Enquanto me picavam as pernas com uma agulha, olhavam-me nos olhos, à
espera de uma reação de dor. Mas ela não aparecia. Não doía. Não sentia. Se não
estivesse a olhar para os movimentos daquela agulha, diria que nada estava a
acontecer.
Ainda hoje me lembro do cheiro da sala fria das urgências. Dos apitos das
máquinas que me rodeavam. E da mão calçada com uma luva azul que me libertou dos
fios que me ligaram durante 5 horas a uma delas. Já não era preciso, porque eu tinha
acordado.
Doía-me a cabeça como não sabia que podia doer. O corpo pedia algo para
comer, mas o estômago rejeitava tudo o que lá entrava. O meu cérebro
esforçava-se por comunicar pelos canais certos, mas as vias tinha sido
trocadas. E, algumas delas, soubemos mais tarde, cortadas.

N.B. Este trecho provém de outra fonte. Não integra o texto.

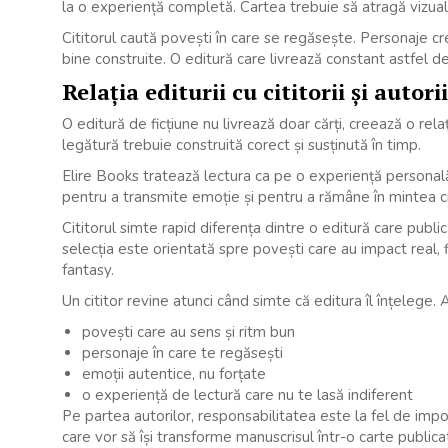
la o experiență completă. Cartea trebuie să atragă vizual ș
Cititorul caută povești în care se regăsește. Personaje credi
bine construite. O editură care livrează constant astfel de
Relația editurii cu cititorii și autorii
O editură de ficțiune nu livrează doar cărți, creează o rel
legătură trebuie construită corect și susținută în timp.
Elire Books tratează lectura ca pe o experiență personală
pentru a transmite emoție și pentru a rămâne în mintea ci
Cititorul simte rapid diferența dintre o editură care public
selecția este orientată spre povești care au impact real, 
fantasy.
Un cititor revine atunci când simte că editura îl înțelege.
povești care au sens și ritm bun
personaje în care te regăsești
emoții autentice, nu forțate
o experiență de lectură care nu te lasă indiferent
Pe partea autorilor, responsabilitatea este la fel de impo
care vor să își transforme manuscrisul într-o carte publica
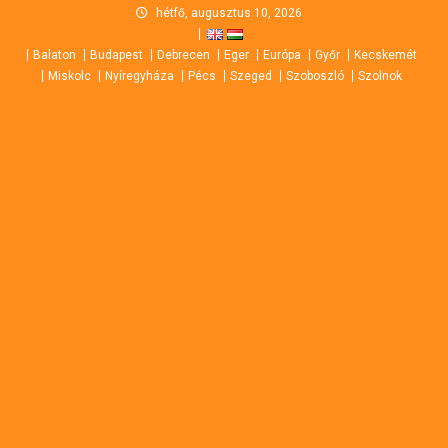
Skip
hétfő, augusztus 10, 2026
to
Balaton
Budapest
Debrecen
Eger
Európa
Győr
Kecskemét
content
Miskolc
Nyíregyháza
Pécs
Szeged
Szoboszló
Szolnok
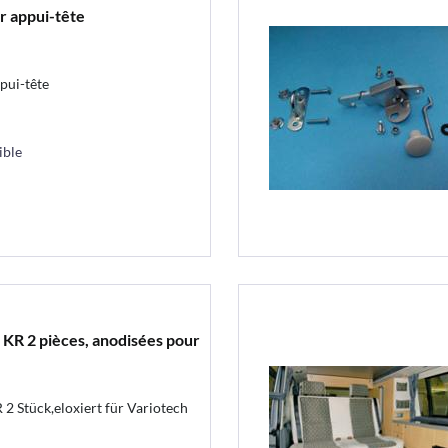
r appui-tête
pui-tête
ible
 KR 2 pièces, anodisées pour
2 Stück,eloxiert für Variotech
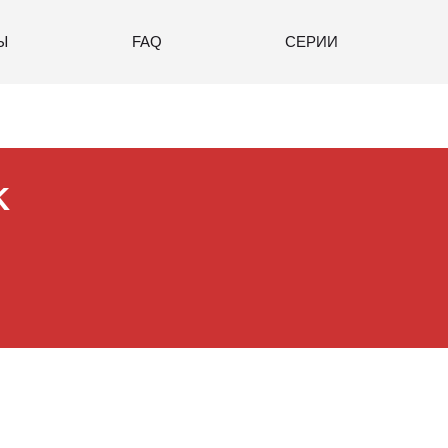
Ы
FAQ
СЕРИИ
K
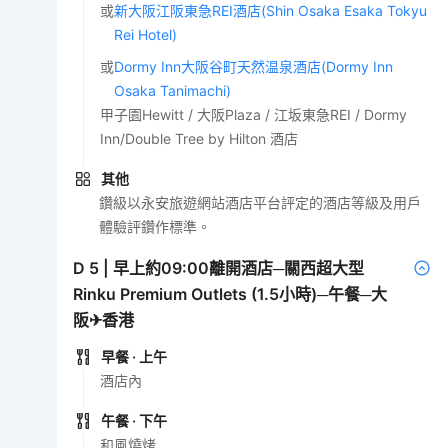
或
新大阪江阪東急REI酒店(Shin Osaka Esaka Tokyu
Rei Hotel)
或
Dormy Inn大阪谷町天然温泉酒店(Dormy Inn
Osaka Tanimachi)
甲子園Hewitt / 大阪Plaza / 江坂東急REI / Dormy
Inn/Double Tree by Hilton 酒店
其他
鑽級以永安旅遊網站酒店平台評定的酒店等級及用戶
體驗評鑽作標準。
D
5
|
早上約09:00離開酒店─關西超大型
Rinku Premium Outlets (1.5小時)─午餐─大
阪✈香港
早餐
· 上午
酒店內
午餐
· 下午
和風燒烤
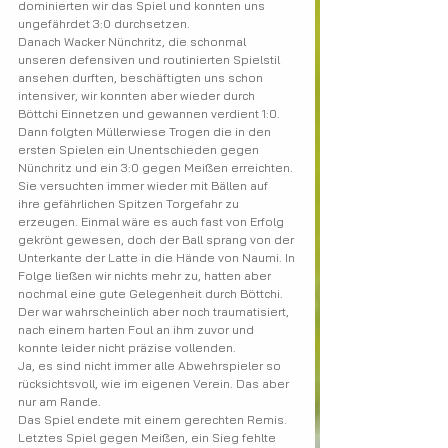
dominierten wir das Spiel und konnten uns 
ungefährdet 3:0 durchsetzen.
Danach Wacker Nünchritz, die schonmal 
unseren defensiven und routinierten Spielstil
ansehen durften, beschäftigten uns schon 
intensiver, wir konnten aber wieder durch 
Böttchi Einnetzen und gewannen verdient 1:0.
Dann folgten Müllerwiese Trogen die in den 
ersten Spielen ein Unentschieden gegen
Nünchritz und ein 3:0 gegen Meißen erreichten. 
Sie versuchten immer wieder mit Bällen auf
ihre gefährlichen Spitzen Torgefahr zu 
erzeugen. Einmal wäre es auch fast von Erfolg 
gekrönt gewesen, doch der Ball sprang von der 
Unterkante der Latte in die Hände von Naumi. In
Folge ließen wir nichts mehr zu, hatten aber 
nochmal eine gute Gelegenheit durch Böttchi.
Der war wahrscheinlich aber noch traumatisiert, 
nach einem harten Foul an ihm zuvor und
konnte leider nicht präzise vollenden.
Ja, es sind nicht immer alle Abwehrspieler so 
rücksichtsvoll, wie im eigenen Verein. Das aber
nur am Rande.
Das Spiel endete mit einem gerechten Remis.
Letztes Spiel gegen Meißen, ein Sieg fehlte 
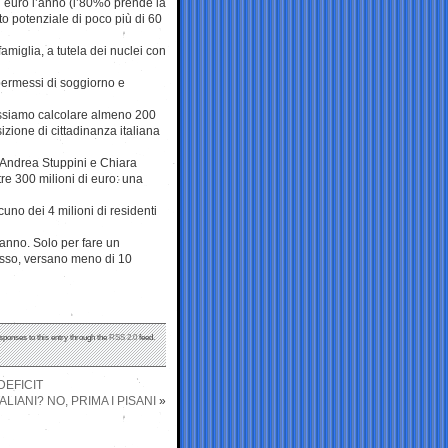
di euro l’anno (l’80%o prende la
to potenziale di poco più di 60
famiglia, a tutela dei nuclei con
 permessi di soggiorno e
ossiamo calcolare almeno 200
sizione di cittadinanza italiana
, Andrea Stuppini e Chiara
tre 300 milioni di euro: una
uno dei 4 milioni di residenti
l’anno. Solo per fare un
lesso, versano meno di 10
sponses to this entry through the
RSS 2.0
feed.
DEFICIT
ALIANI? NO, PRIMA I PISANI
»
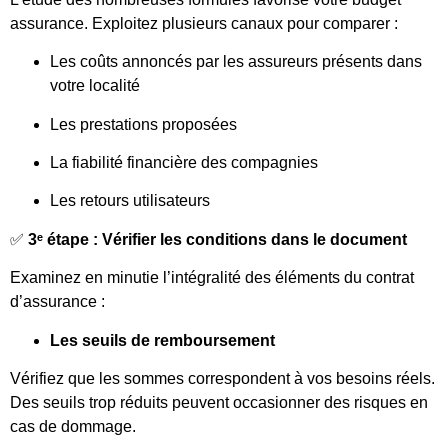
assurance. Exploitez plusieurs canaux pour comparer :
Les coûts annoncés par les assureurs présents dans
votre localité
Les prestations proposées
La fiabilité financière des compagnies
Les retours utilisateurs
✅
3ᵉ étape : Vérifier les conditions dans le document
Examinez en minutie l’intégralité des éléments du contrat
d’assurance :
Les seuils de remboursement
Vérifiez que les sommes correspondent à vos besoins réels.
Des seuils trop réduits peuvent occasionner des risques en
cas de dommage.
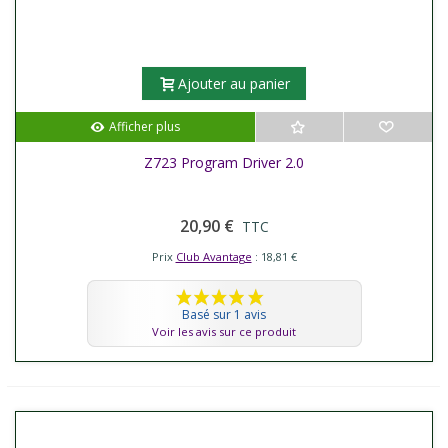
Ajouter au panier
Afficher plus
Z723 Program Driver 2.0
20,90 €
TTC
Prix
Club Avantage
: 18,81 €
Basé sur 1 avis
Voir les avis sur ce produit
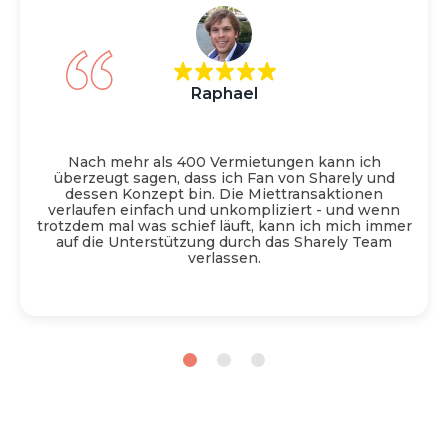
Raphael
Nach mehr als 400 Vermietungen kann ich
überzeugt sagen, dass ich Fan von Sharely und
dessen Konzept bin. Die Miettransaktionen
verlaufen einfach und unkompliziert - und wenn
trotzdem mal was schief läuft, kann ich mich immer
auf die Unterstützung durch das Sharely Team
verlassen.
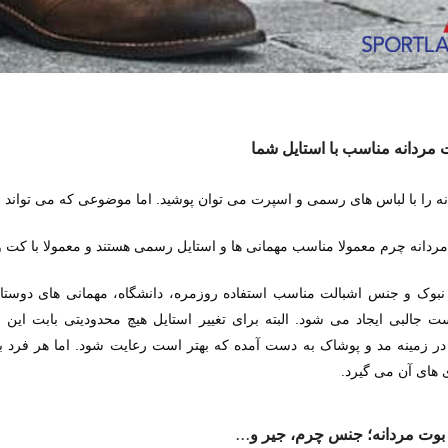
 مردانه مناسب با استایل شما
ه را با لباس های رسمی و اسپرت می توان پوشید. اما موضوعی که می تواند 
ردانه چرم معمولا مناسب مهمانی ها و استایل رسمی هستند و معمولا با کت و 
نبوک و جنس اشبالت مناسب استفاده روزمره، دانشگاه، مهمانی های دوستا
 جالبی ایجاد می شود. البته برای تغییر استایل هیچ محدودیتی بابت این
 زمینه مد و پوشاک به دست آمده که بهتر است رعایت شود. اما هر فرد 
.
های آن می گیرد
...
بوت مردانه؛ جنس چرم، جیر و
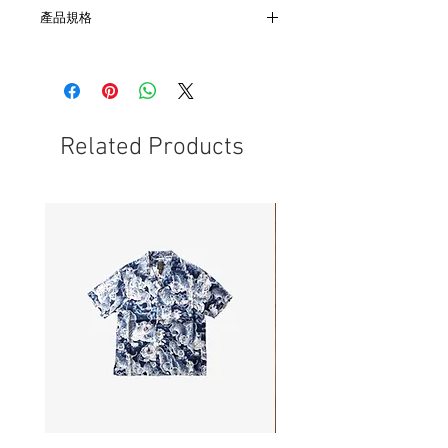
產品規格
- 材質 ：純銀
Related Products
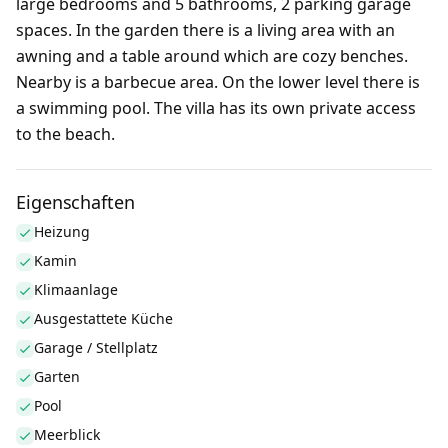
large bedrooms and 5 bathrooms, 2 parking garage
spaces. In the garden there is a living area with an
awning and a table around which are cozy benches.
Nearby is a barbecue area. On the lower level there is
a swimming pool. The villa has its own private access
to the beach.
Eigenschaften
Heizung
Kamin
Klimaanlage
Ausgestattete Küche
Garage / Stellplatz
Garten
Pool
Meerblick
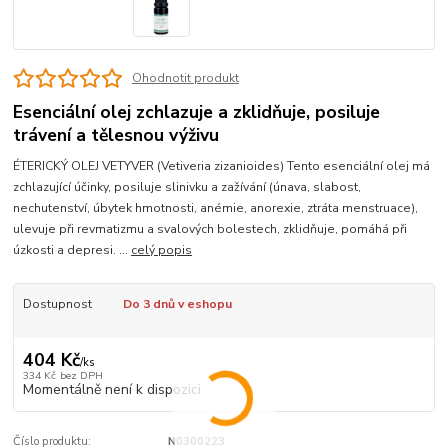
Ohodnotit produkt
Esenciální olej zchlazuje a zklidňuje, posiluje
trávení a tělesnou výživu
ÉTERICKÝ OLEJ VETYVER (Vetiveria zizanioides) Tento esenciální olej má
zchlazující účinky, posiluje slinivku a zažívání (únava, slabost,
nechutenství, úbytek hmotnosti, anémie, anorexie, ztráta menstruace),
ulevuje při revmatizmu a svalových bolestech, zklidňuje, pomáhá při
úzkosti a depresi. ...
celý popis
Dostupnost
Do 3 dnů v eshopu
404 Kč
/
ks
334 Kč
bez DPH
Momentálně není k dispozici
Číslo produktu:
N0300223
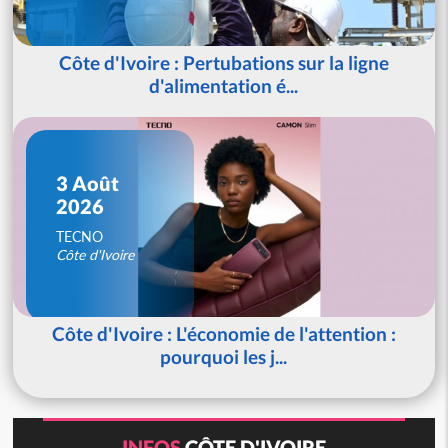
Côte d'Ivoire : Pertubations sur la ligne
d'alimentation é...
3 Août
2026
TECNO
Côte d'Ivoire
Côte d'Ivoire : L'économie de l'attention :
pourquoi les j...
INFOS
CÔTE D'IVOIRE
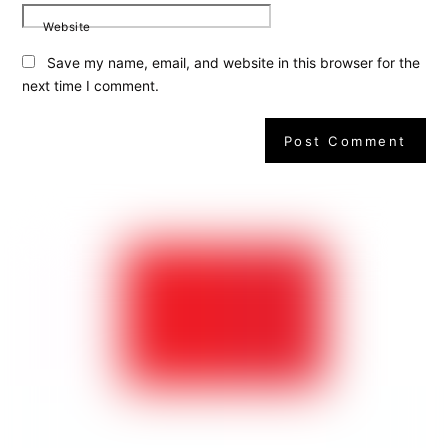
Website
Save my name, email, and website in this browser for the
next time I comment.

Os médicos que rodeavam a minha cama falavam baixinho, como se não
quisessem que eu ouvisse o pânico deles, pelo desconhecido. Nunca tinham tido
um caso destes nas mãos. Quem era exposto a monóxido de carbono raramente tinha a sorte de lhes chegar vivo às mãos, quanto mais vivo mas sem sentir
metade do corpo. E agora?
Nos dias que se seguiram, o Hospital de Santa Maria foi pequeno para
receber quem me quis dar a mão. Se lhes fechavam uma porta, rapidamente descobriam outra, e tomavam de assalto o meu
quarto. A certa altura a ordem foi “deixem entrar, não há muito a fazer.”
Lembro-me da Marta, uma
colega baixinha mas arrebitada, a barrar a entrada da sala onde eu deveria ir
fazer os Potenciais Evocados
Somatossensitivos, um exame que analisava a atividade nervosa que as minhas pernas deveriam transportar até ao
cérebro – as coisas que eu aprendi! “Para onde é que a levam”, dizia ela, de
braços abertos entre a porta, não deixando ninguém passar.
Foram 45 dias de internamento e dalí saí formalmente
com uma lesão medular devido a intoxicação por monóxido de carbono. Paraplégica.
Passaria a ser este o diagnóstico para algo tão simples como “não sinto as
pernas”.
Algures entre as 17 e as 18 horas daquele dia frio de março, 5 horas depois
de um sono profundo, foi o despertar para uma vida que, a partir dali, ia ser
diferente. Não necessariamente pior, queria acreditar, mas claramente
diferente.
Com 15 anos, a realidade tinha passado a ser outra, e era preciso perceber
e aceitar isso. Acima de tudo aceitar, porque perceber exigiria – sem eu saber
na altura – alguns anos de experiência em cima.
Ontem, 11 de março de 2017, às 17 horas, estava em cima de um palco a partilhar
esta história.
O convite tinha chegado uns dias antes através da presidente da Vida Ama-me,
uma associação que tem como objetivo ajudar as pessoas a tomarem consciência do
que lhes vai por dentro, para serem mais felizes. Seria um dia com várias
atividades e dedicado essencialmente às mulheres.
Teria 20 minutos para contar como tudo se passou. O que não seria um
problema, tendo em conta que já o tinha feito outras vezes. Mas seria a 1ª que acertava
no mesmo dia em que tudo começou.
Escolhi começar às 17 horas. Este
seria o gancho.
Terminei com um “mais do que a celebrar o Dia da Mulher, estou aqui a celebrar
a vida. Porque esta cadeira entrou na minha faz hoje 26 anos. E há 26
anos, precisamente por esta hora, estava a acordar do coma para uma vida nova.
Acima de tudo, para uma nova forma de a encarar."
Talvez nem tenham reparado que a minha voz cedeu por segundos, mas ainda
consegui fechar com um “obrigada a todos, e sejam felizes”.
As palmas chegaram de pé, os abraços foram apertados.
Senti-me, mais uma vez,
uma mulher cheia de sorte. E com ainda maior certeza de que nada me fará voltar
para trás. Só se for para tomar balanço.